La corte d’appello di Palermo ha ridotto le condanne per il venire meno dell’aggravante di mafia.
Palermo – Scadono i termini della custodia: tutti liberi nelle prossime ore i fedelissimi di Matteo Messina Denaro. La corte d’appello di Palermo ha deciso di ridurre le pene per diversi capi e gregari mafiosi trapanesi legati al boss, a seguito della revisione disposta dalla Cassazione. La riduzione delle condanne è avvenuta principalmente per la caduta dell’aggravante del reimpiego economico dei proventi dell’attività mafiosa, che ha influito significativamente sulle sentenze.

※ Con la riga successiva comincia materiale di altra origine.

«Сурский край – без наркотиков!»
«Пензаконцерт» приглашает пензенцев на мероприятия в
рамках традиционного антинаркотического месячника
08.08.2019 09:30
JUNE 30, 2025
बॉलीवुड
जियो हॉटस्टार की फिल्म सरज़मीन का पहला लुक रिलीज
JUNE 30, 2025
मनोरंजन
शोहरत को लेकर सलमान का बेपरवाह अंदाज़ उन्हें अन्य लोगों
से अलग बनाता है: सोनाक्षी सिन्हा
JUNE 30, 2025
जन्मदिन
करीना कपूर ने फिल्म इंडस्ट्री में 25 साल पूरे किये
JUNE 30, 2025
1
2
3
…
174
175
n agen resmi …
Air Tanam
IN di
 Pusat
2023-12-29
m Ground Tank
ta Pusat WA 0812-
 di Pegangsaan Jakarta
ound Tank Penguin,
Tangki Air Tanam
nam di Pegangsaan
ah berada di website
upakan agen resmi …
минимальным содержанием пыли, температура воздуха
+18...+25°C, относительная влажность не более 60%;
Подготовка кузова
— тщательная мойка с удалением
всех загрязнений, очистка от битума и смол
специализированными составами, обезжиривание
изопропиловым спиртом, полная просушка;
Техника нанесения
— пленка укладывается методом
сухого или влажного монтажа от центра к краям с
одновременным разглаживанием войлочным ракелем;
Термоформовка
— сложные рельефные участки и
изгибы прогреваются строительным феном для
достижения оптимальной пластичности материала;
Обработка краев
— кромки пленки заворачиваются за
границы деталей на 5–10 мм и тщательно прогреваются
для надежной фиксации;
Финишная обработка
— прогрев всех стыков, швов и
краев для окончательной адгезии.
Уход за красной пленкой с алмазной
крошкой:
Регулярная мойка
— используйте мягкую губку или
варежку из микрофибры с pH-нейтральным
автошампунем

Nello specifico, gli sconti di pena hanno riguardato Nicola Accardo, boss di Partanna detenuto al 41 bis, passato da 15 a 10 anni, e Calogero Guarino, che dagli 11 del primo grado è passato agli 8 anni in appello. A 8 anni è stato condannato Giuseppe Tilotta, che aveva avuto 11 e 4 mesi; 9 anni e 8 mesi per Vincenzo La Cascia, capomafia del clan di Campobello di Mazara (dove si nascondeva Messina Denaro), anche lui al 41 bis. Al boss Raffaele Urso, pure lui di Campobello di Mazara, sono stati dati 11 anni e 2 mesi (aveva avuto 18 anni e 4 mesi). Per Andrea Valenti, parente del boss Bonafede, si è invece passati dagli 8 anni ai 7 anni e sei mesi, mentre Filippo dell’Aquila dai 12 anni del primo grado agli 8 anni e 8 mesi e Angelo Greco dagli 8 ai 6 anni dell’appello. Infine, 8 anni per Antonino Triolo, che aveva avuto 11 anni e 4 mesi. Paolo Buongiorno, che aveva avuto 7 anni e due mesi in secondo grado, ne ha avuti 6. E’ stata confermata invece la condanna a un anno e 10 mesi per Bartolomeo Tilotta, accusato di favoreggiamento.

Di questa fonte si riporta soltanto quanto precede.